SPÖ unterstützt Forderungen größtenteils

Laut Jörg Leichtfried (SPÖ) habe das Volksbegehren ein Bewusstsein dafür geschaffen, dass es in Österreich ein hohes Maß an Korruption gebe, hielt er fest. Das sei höchst notwendig gewesen. Er selbst habe schon vor fünf Jahren die Vermutung geäußert, dass man in Österreich mit Geld mehr politisch erreichen könne als mit der Abgabe seiner Wählerstimme. Leichtfried zufolge unterstützt die SPÖ die Forderungen des Volksbegehrens größtenteils. Besonders wichtig erscheine ihm, die Inseratenvergabe der Bundesregierung zu beschränken, sagte er.
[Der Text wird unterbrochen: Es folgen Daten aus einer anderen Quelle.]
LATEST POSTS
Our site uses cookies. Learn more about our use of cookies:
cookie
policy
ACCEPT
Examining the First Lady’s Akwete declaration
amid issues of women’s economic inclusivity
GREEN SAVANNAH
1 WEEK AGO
FPÖ sieht Grundkonsens der Parteien

FPÖ-Justizsprecher Harald Stefan ortet einen Grundkonsens zwischen den Parteien, dass Korruption ein gefährliches gesellschaftliches Problem sei. Allerdings glaubt er nicht, dass Österreich international gesehen ein besonders korruptes Land ist. So gebe es eine hohe Steuerehrlichkeit. Zudem sei Österreich, was Postenbesetzungen betreffe, „viel korrupter gewesen“, als er noch jung gewesen sei.
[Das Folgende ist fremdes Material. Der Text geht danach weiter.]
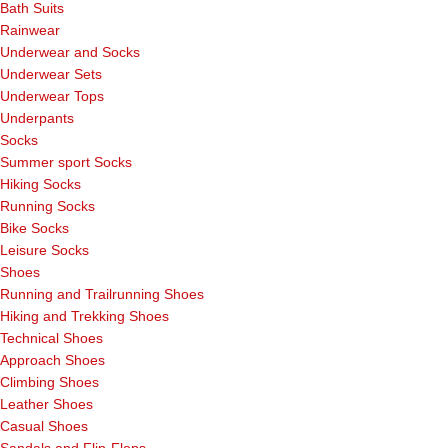
Bath Suits
Rainwear
Underwear and Socks
Underwear Sets
Underwear Tops
Underpants
Socks
Summer sport Socks
Hiking Socks
Running Socks
Bike Socks
Leisure Socks
Shoes
Running and Trailrunning Shoes
Hiking and Trekking Shoes
Technical Shoes
Approach Shoes
Climbing Shoes
Leather Shoes
Casual Shoes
Für wesentlich hält es Stefan, dass „jeder vor seiner eigenen Tür kehrt“. Zudem sei es wichtig, Änderungen durch Wahlen herbeizuführen, damit Amtsträger*innen nicht 20 Jahre oder länger an der Macht blieben. Mit Moral zu argumentieren, hält Stefan dagegen für nicht zielführend, jeder nehme für sich in Anspruch, moralisch zu agieren. Entpolitisierung werde zudem meist von jenen gefordert, die bereits „drinnen sind“ und verhindern wollten, dass andere „hineinkommen“. Die FPÖ werde jedenfalls bei „sinnvollen“ Vorschlägen dabei sein, sagte Stefan, nicht aber dort, wo man sich vom Rechtsstaat entferne.

Nur Übermalen hilft nicht

Das von Bundespräsident Alexander Van der Bellen gezeichnete Bild eines „Wasserschadens“ nahm NEOS-Verfassungssprecher Nikolaus Scherak auf. Jeder, der schon einmal einen Wasserschaden gehabt habe, wisse, dass der Fleck immer wieder durchkomme, wenn man ihn nur weiß überpinsle, ohne die Ursache zu beheben, sagte er. In einzelnen Bereichen hätten die Regierungsparteien etwas gemacht, das müsse man neidlos anerkennen, räumte Scherak ein, man müsse die Probleme aber ganzheitlich lösen.

Beim Informationsfreiheitsgesetz geht es nach Meinung von Scherak um einen Paradigmenwechsel. Den Sorgen von Ländern und Gemeinden könnte man ihm zufolge durch die Einrichtung eines Informationsfreiheitsbeauftragten entgegentreten. Nachbesserungsbedarf ortet er auch beim Antikorruptionsgesetz: Den Wahl-Stichtag dafür heranzuziehen, ob jemand unter den Amtsträger-Begriff fällt, erachtet er als fern der politischen Realität.